Barclays flags bond market volatility as key threat to risk assets
Seeking Alpha News (Fri, 11-Apr 1:57 PM)
While the equity market swings have garnered most of the attention this week with markets notching extreme highs and lows, Barclays argued on Friday that swings in the bond market have been the “most worrisome part of price action” that took place so far this week.
The investment institution went on to add that “until Treasuries stabilize and start to behave normally, risk assets will struggle, in our view.”
Barclays analysts say the recent volatility in the bond market remains somewhat of a mystery.

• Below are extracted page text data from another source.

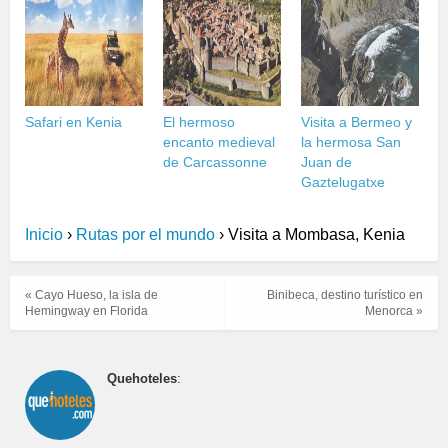
Safari en Kenia
El hermoso
Visita a Bermeo y
encanto medieval
la hermosa San
de Carcassonne
Juan de
Gaztelugatxe
Inicio
›
Rutas por el mundo
›
Visita a Mombasa, Kenia
« Cayo Hueso, la isla de
Binibeca, destino turístico en
Hemingway en Florida
Menorca »
Quehoteles
:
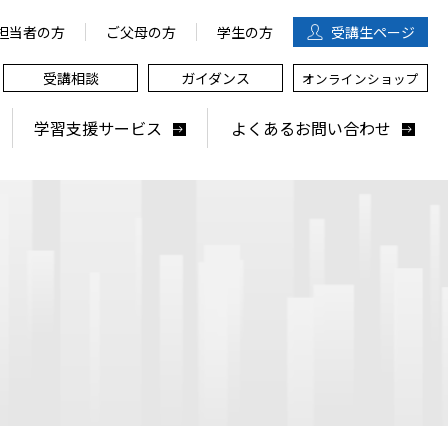
担当者の方
ご父母の方
学生の方
受講生
ページ
受講相談
ガイダンス
オンラインショップ
学習支援サービス
よくあるお問い合わせ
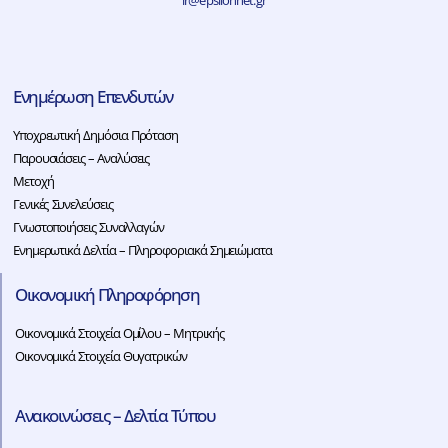
Ενημέρωση Επενδυτών
Υποχρεωτική Δημόσια Πρόταση
Παρουσιάσεις – Αναλύσεις
Μετοχή
Γενικές Συνελεύσεις
Γνωστοποιήσεις Συναλλαγών
Ενημερωτικά Δελτία – Πληροφοριακά Σημειώματα
Οικονομική Πληροφόρηση
Οικονομικά Στοιχεία Ομίλου – Μητρικής
Οικονομικά Στοιχεία Θυγατρικών
Ανακοινώσεις – Δελτία Τύπου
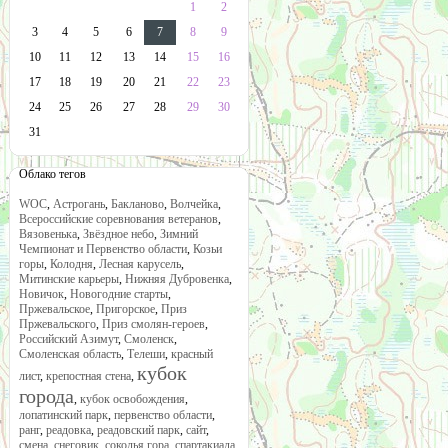
1
2
3
4
5
6
7
8
9
10
11
12
13
14
15
16
17
18
19
20
21
22
23
24
25
26
27
28
29
30
31
Облако тегов
WOC
,
Астрогань
,
Бакланово
,
Волчейка
,
Всероссийские соревнования ветеранов
,
Вязовенька
,
Звёздное небо
,
Зимний
Чемпионат и Первенство области
,
Козьи
горы
,
Колодня
,
Лесная карусель
,
Митинские карьеры
,
Нижняя Дубровенка
,
Новичок
,
Новогодние старты
,
Пржевальское
,
Пригорское
,
Приз
Пржевальского
,
Приз смолян-героев
,
Российский Азимут
,
Смоленск
,
Смоленская область
,
Телеши
,
красный
кубок
лист
,
крепостная стена
,
города
,
кубок освобождения
,
лопатинский парк
,
первенство области
,
ранг
,
реадовка
,
реадовский парк
,
сайт
,
смена
,
снеговик
,
соколья гора
,
спартакиада
,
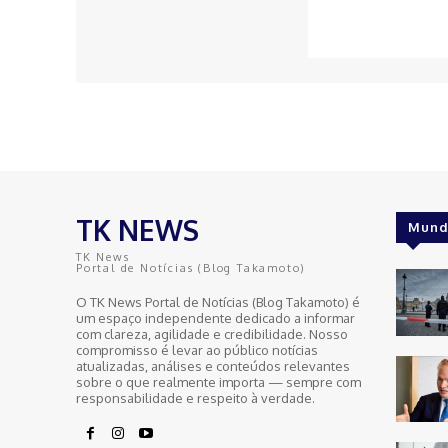
TK NEWS
Mund
TK News
Portal de Notícias (Blog Takamoto)
O TK News Portal de Notícias (Blog Takamoto) é
um espaço independente dedicado a informar
com clareza, agilidade e credibilidade. Nosso
compromisso é levar ao público notícias
atualizadas, análises e conteúdos relevantes
sobre o que realmente importa — sempre com
responsabilidade e respeito à verdade.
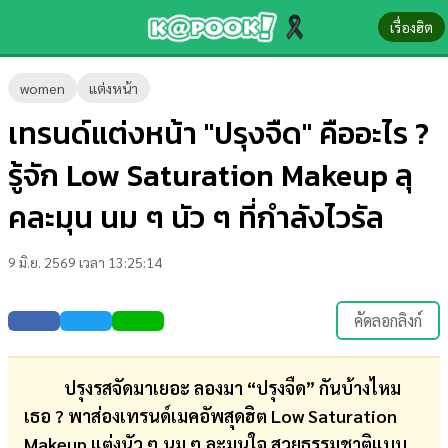
เรื่องฮิต
ข่าว-
women
แต่งหน้า
ความ
เทรนด์แต่งหน้า "ปรุงจืด" คืออะไร ?
รู้
รู้จัก Low Saturation Makeup ลุ
ข่าว
คละมุน นม ๆ นัว ๆ ที่กำลังไวรัล
ข่าว
9 มิ.ย. 2569 เวลา 13:25:14
บันเทิง
ตรวจ
คัดลอกลิงก์
หวย
ผล
ปรุงรสจัดมาเยอะ ลองมา “ปรุงจืด” กันบ้างไหม
บอล
เธอ ? พาส่องเทรนด์เมคอัพสุดฮิต Low Saturation
สด
Makeup แต่งนัว ๆ นม ๆ ละมุนใจ สวยธรรมชาติแบบ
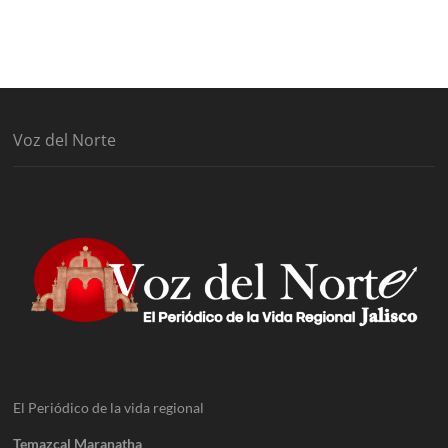
Voz del Norte
El Periódico de la vida regional
Temazcal Maranatha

One possible explanation the institution pointed to is investors who may have entered swap spread widening positions, expecting relief on the Supplementary Leverage Ratio, only to face pressure as those bets moved against them.
Another theory involves the unwinding of the "basis trade." There's also ongoing speculation that foreign investors—particularly from Asia—may be behind the selling activity.
“But whatever the reason, right now, bond markets are in trouble,” Barclays added.
As of Friday, traders watched the benchmark U.S. 10-year Treasury yield (US10Y) hit a two-month high as the instrument tagged 4.58%. See how bond yields are shaping up below on Friday afternoon:
- U.S. 2 Year Treasury yield (US2Y) is at 3.94%.
- U.S. 5 Year Treasury yield (US5Y) is at 4.14%.
- U.S. 10 Year Treasury yield (US10Y) is at 4.47%.
- U.S. 20 Year Treasury yield (US20Y) is at 4.91%.
- U.S. 30 Year Treasury yield (US30Y) is at 4.86%.
Fixed Income Tracking ETFs: (NASDAQ:TLT), (NYSEARCA:TLH), (NASDAQ:IEF), (NASDAQ:IEI), (NASDAQ:SHY), (NYSEARCA:SGOV), (NYSEARCA:SCHO), (NYSEARCA:BIL), (NYSEARCA:AGG), (NASDAQ:BND), (NASDAQ:VCIT), (NYSEARCA:MUB), (NASDAQ:MBB), (NYSEARCA:JNK), (NYSEARCA:LQD), (NYSEARCA:HYG), and (NYSEARCA:TIP).